NBA teams
Jamal Collier, ESPN 2y

Zach LaVine, Troy Brown Jr. give Chicago Bulls 9 players in NBA health and safety protocols

NBA, Chicago Bulls

The Chicago Bulls' team-wide COVID-19 outbreak continued to spread further on Sunday, when Zach LaVine and Troy Brown Jr. entered the NBA's health and safety protocols.

Their additions, announced by the team, bring the Bulls' total to nine players in the league's COVID-19 protocols since the start of the month.

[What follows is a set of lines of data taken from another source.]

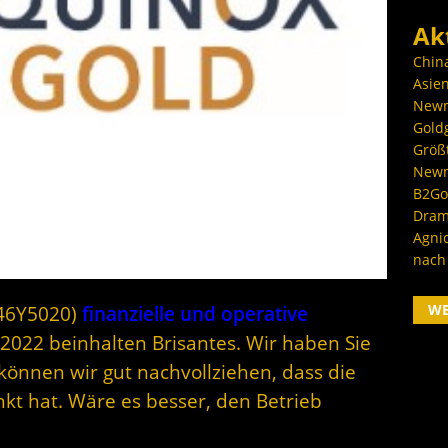
Ak
Chin
Asien
Newm
Goldg
Größ
Newm
B2Gol
Dram
Agni
nach
W
446Y5020)
finanzielle und operative
2022 beinhalten Brisantes. Wir haben Sie
önnen wir gut nachvollziehen, dass die
nkt hat. Wäre es besser, den Betrieb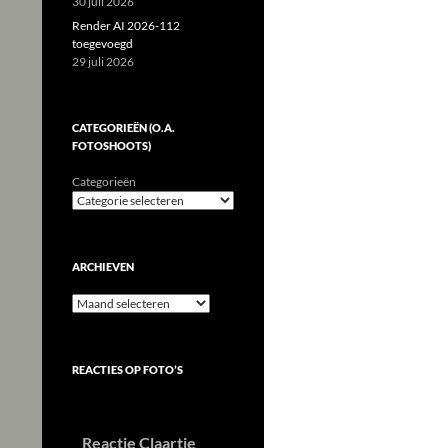
30 juli 2026
Render AI 2026-112
toegevoegd
29 juli 2026
CATEGORIEËN (O.A.
FOTOSHOOTS)
Categorieën
ARCHIEVEN
Archieven
REACTIES OP FOTO’S
Reactie Claartje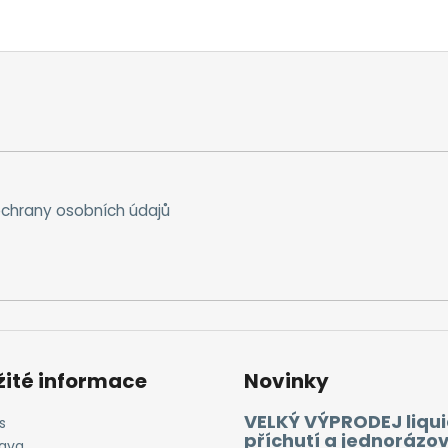
chrany osobních údajů
žité informace
Novinky
VELKÝ VÝPRODEJ liqui
s
příchutí a jednorázo
ava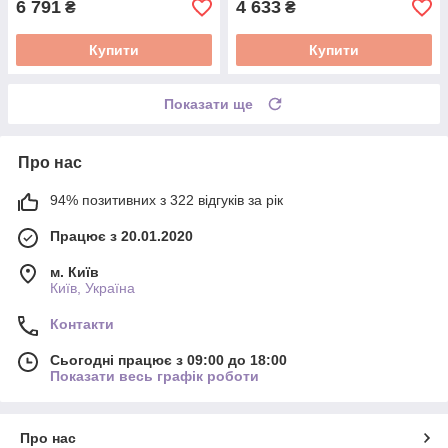
6 791
4 633
₴
₴
Купити
Купити
Показати ще
Про нас
94% позитивних з 322 відгуків за рік
Працює з 20.01.2020
м. Київ
Київ, Україна
Контакти
Сьогодні працює з 09:00 до 18:00
Показати весь графік роботи
Про нас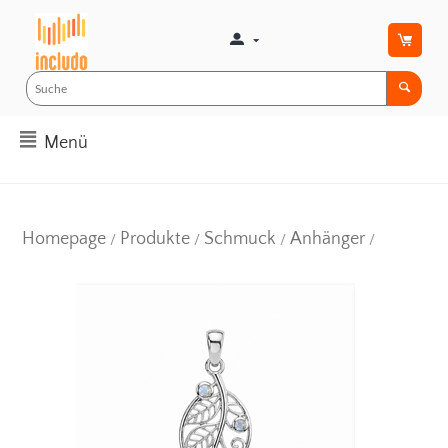
Menü
Homepage
Produkte
Schmuck
Anhänger
/
/
/
/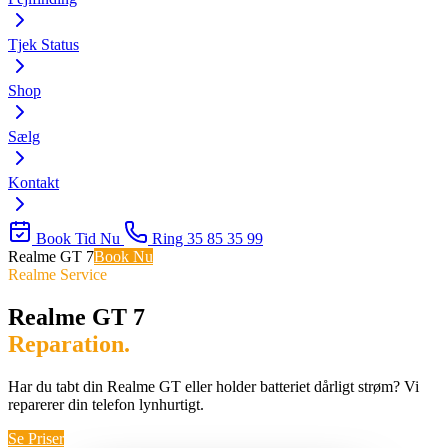
Tjek Status
Shop
Sælg
Kontakt
Book Tid Nu
Ring 35 85 35 99
Realme GT 7
Book Nu
Realme Service
Realme GT 7
Reparation.
Har du tabt din Realme GT eller holder batteriet dårligt strøm? Vi
reparerer din telefon lynhurtigt.
Se Priser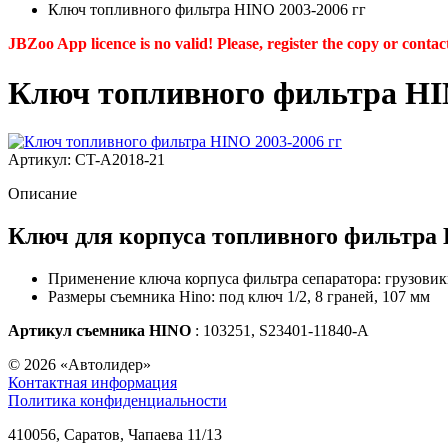
Ключ топливного фильтра HINO 2003-2006 гг
JBZoo App licence is no valid! Please, register the copy or contac
Ключ топливного фильтра HIN
Артикул: CT-A2018-21
Описание
Ключ для корпуса топливного фильтра 
Применение ключа корпуса фильтра сепаратора: грузовики
Размеры съемника Hino: под ключ 1/2, 8 граней, 107 мм
Артикул съемника HINO
: 103251, S23401-11840-A
© 2026
«Автолидер»
Контактная информация
Политика конфиденциальности
410056
,
Саратов
,
Чапаева 11/13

LaVine and Brown join DeMar DeRozan, Coby White, Javonte Green, Matt Thomas, Derrick Jones Jr., Ayo Dosunmu and Stanley Johnson as players sidelined right now. Bulls broadcasters Stacey King and Bill Wennington are also at home in isolation due to the league's protocols. Players who enter health and safety protocols must quarantine for 10 days or until they return two negative PCR tests within a 24-hour window.

The Bulls were off Sunday and do not play again until they host the Detroit Pistons on Tuesday night, but the team had not heard anything to indicate that game was in jeopardy of being postponed.

The NBA mandates a minimum of eight players for each team before postponing a game during team outbreaks, and Chicago currently has nine players available on its roster, including its two two-way players and Alfonzo McKinnie, who signed a 10-day contract Friday.

McKinnie was signed after the Bulls were granted extra roster spots due to the league's hardship exception and the Bulls are eligible to continue adding players by that provision. However, the team's outbreak has been so widespread that even one of the players they signed as a hardship exception, Johnson, has already landed in the health and safety protocols.

Both White and Green will have completed their mandatory 10-day isolation after a positive test last week, so they could be eligible to rejoin the team for Tuesday's game. White is returning to the team's facility Sunday for the first time since testing positive for COVID-19 on Dec. 1, sources told ESPN's Adrian Wojnarowski.

Because the Bulls have positive cases, their players are required to test every day. Current guidelines don't require players on many teams to be tested daily. Players who are vaccinated -- but have not received a booster -- will be tested on game days beginning Friday. Unvaccinated players are required to test daily, and Johnson & Johnson vaccinated players without a booster were required to begin gameday testing earlier this month.

The NBA says 97% of its players are vaccinated, and sources told Wojnarowski more than 60% of players have received the booster.